China’s billionaire farmer sees a tipping point in sky-high hog prices as herd recovers from African swine fever’s decimation

Yujing Liu

Muyuan Foods, China’s largest pig farmer by market value, expects hog prices to fall over the next two to three years, as the industry’s output recovers from a sweeping epidemic that decimated the country’s herd by 40 per cent at one point.

The African swine fever, harmless to humans but fatal to pigs, spread to China in late 2018 and propelled a national crisis as the price of pork surged fourfold to a historical high of 41 yuan per kg through November last year. The price of the most important meat source in the Chinese diet retreated since the Lunar New Year to 28 yuan last week amid rising local output, imports and new entrants.

“Now pig farming is a freely competitive market, which means when pork prices are high, more people enter and supply increases,” said Qin Yinglin, chairman of Muyuan Foods based in central China’s Henan province. “Under this situation, the big trend over the next two to three years is that prices will move from high to low.”

Despite the anticipated decline, pork prices are likely to stay above their previous troughs reached in 2018 and 2014 during the last two cycles as producers are likely to want to protect their margin, Qin said in a video interview with the Post.

“The cost of pig farming has increased since the African swine fever outbreak,” said Qin, China’s ninth richest person in 2019 with a net worth of US$17 billion according to Forbes. “Investments in n ewer equipment, like pig houses, are essential to keep pigs healthy.”

How long the down cycle runs will determine the fortunes of the two dozens listed corporate players, tens of millions of individual farmers as well as many newcomers in the suddenly lucrative industry. The pork crisis has spurred research for a vaccine, and a scam involving a fake cure for the virus.

Pork producers’ profits soared broadly last year, driven by surging prices after hog population dwindled by more than a fifth to 544 million pigs in 2019. Shenzhen-listed Muyuan Foods, for example, reported a 1,075 per cent jump in net profit to 6.1 billion yuan in 2019 from a year earlier.

Qin’s personal wealth shot up along with Muyuan’s share price, which skyrocketed 209 per cent over last year. The shares have climbed 29 per cent so far this year to 114.94 yuan. Its closest rival Wen’s Foodstuffs Group tumbled 22 per cent in the same period.

The quick fortune has prompted players from other industries to rush into the field, with the latest being China Vanke, the nation’s third-largest developer. This, however, is “beneficial to the industry’s supply and consumers,” Qin said, adding that they will contribute to the upgrading and reform of the industry.

Still, new supply will not come quick enough to help end the crisis, or soothe the misery among the consumers, according to Wen Pengcheng, chairman of Wens Foodstuffs Group, who expects “high level” of prices to persist this year.

China plans to restructure meat supply system after triple health scares sparked by animal virus: Jefferies

“China's sow herd is still at a historically low level, even though output has recovered somewhat since late last year. This will impact the hog production this year substantially, he said in a written statement. “The African swine fever virus remains a major challenge to China's pig farming industry.”

Pork is one of the biggest components in the basket of goods that make up the consumer price index. The index has risen for 11 consecutive months through January, driving China’s inflation to an eight-year high, before the coronavirus outbreak cooled demand.

Pork supply will remain tight this year, Liu Yonghao, chairman of New Hope Group, one of China’s largest pig breeders, predicted recently.

“Hog output won't form a surplus this year. We will still see a shortage of pork and high pork price in 2020,” said Liu, adding that there may be oversupply in the coming few years.

Muyuan has set the target to produce 17.5 million to 20 million hogs this year, almost doubling its output last year at 10.3 million, Qin said in the interview.
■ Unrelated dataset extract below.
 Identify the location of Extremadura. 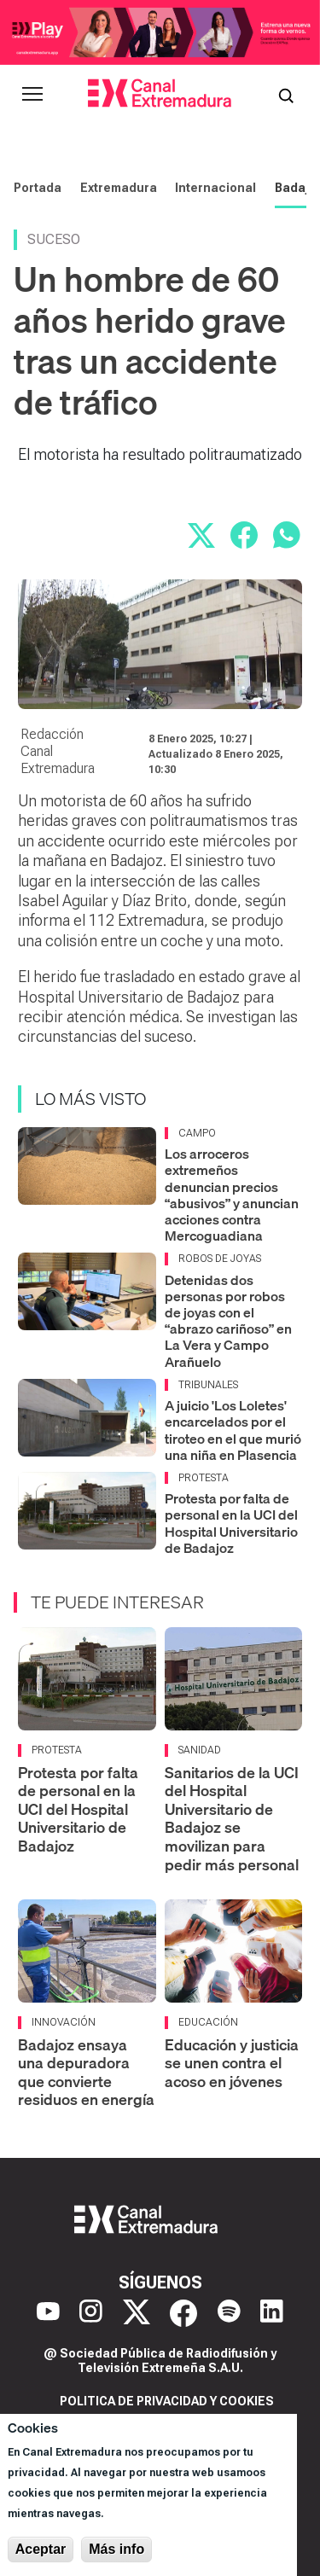 (118, 188).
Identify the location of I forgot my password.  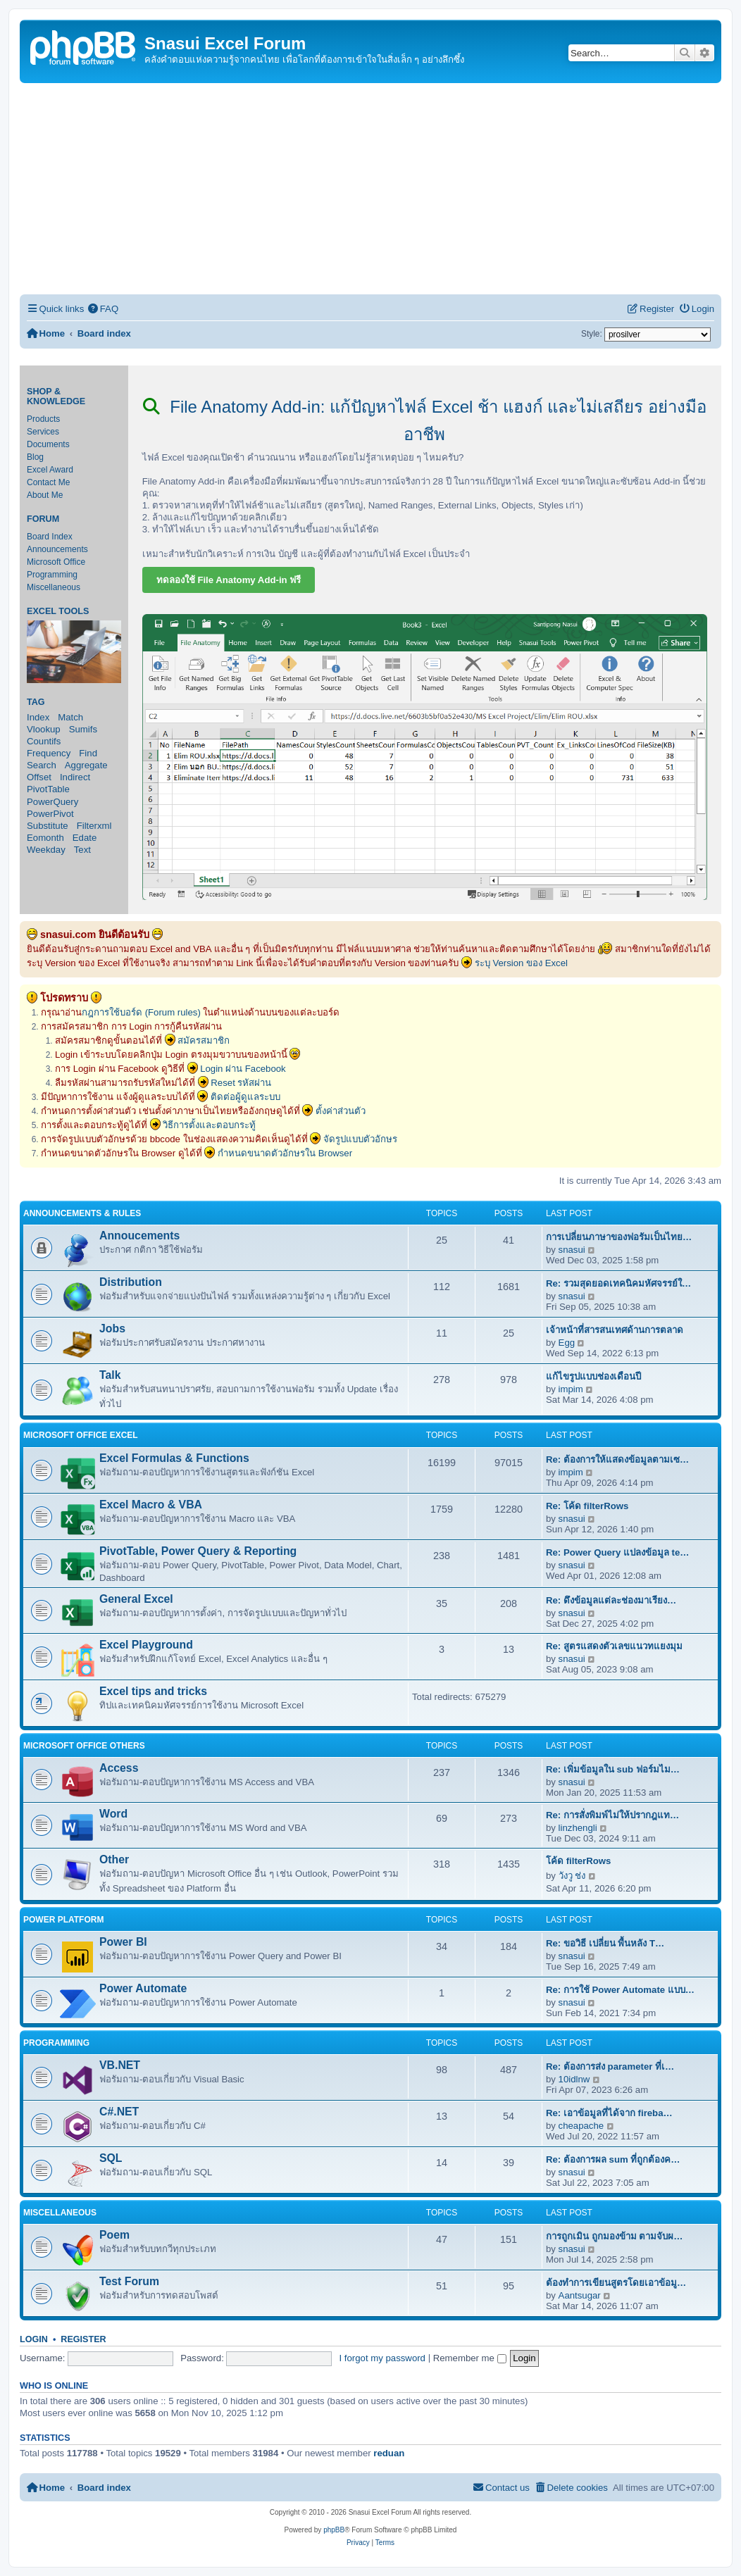 (382, 2358).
The company adopts a heavy-asset model of building and operating its own pig houses, unlike most of its competitors who commission villagers to raise pigs on behalf of the company. This means Muyuan has control over how it raises the hogs, a key to better efficiency.

Muyuan is trying to introduce smart technology to the pig farming industry, such as unmanned inspection equipment that can be applied in multi-story pig houses, which could potentially improve the herd’s health, according to Qin. It is also boosting automation in the farming process, making sure procedures from feeding to room temperature control are all automatically performed.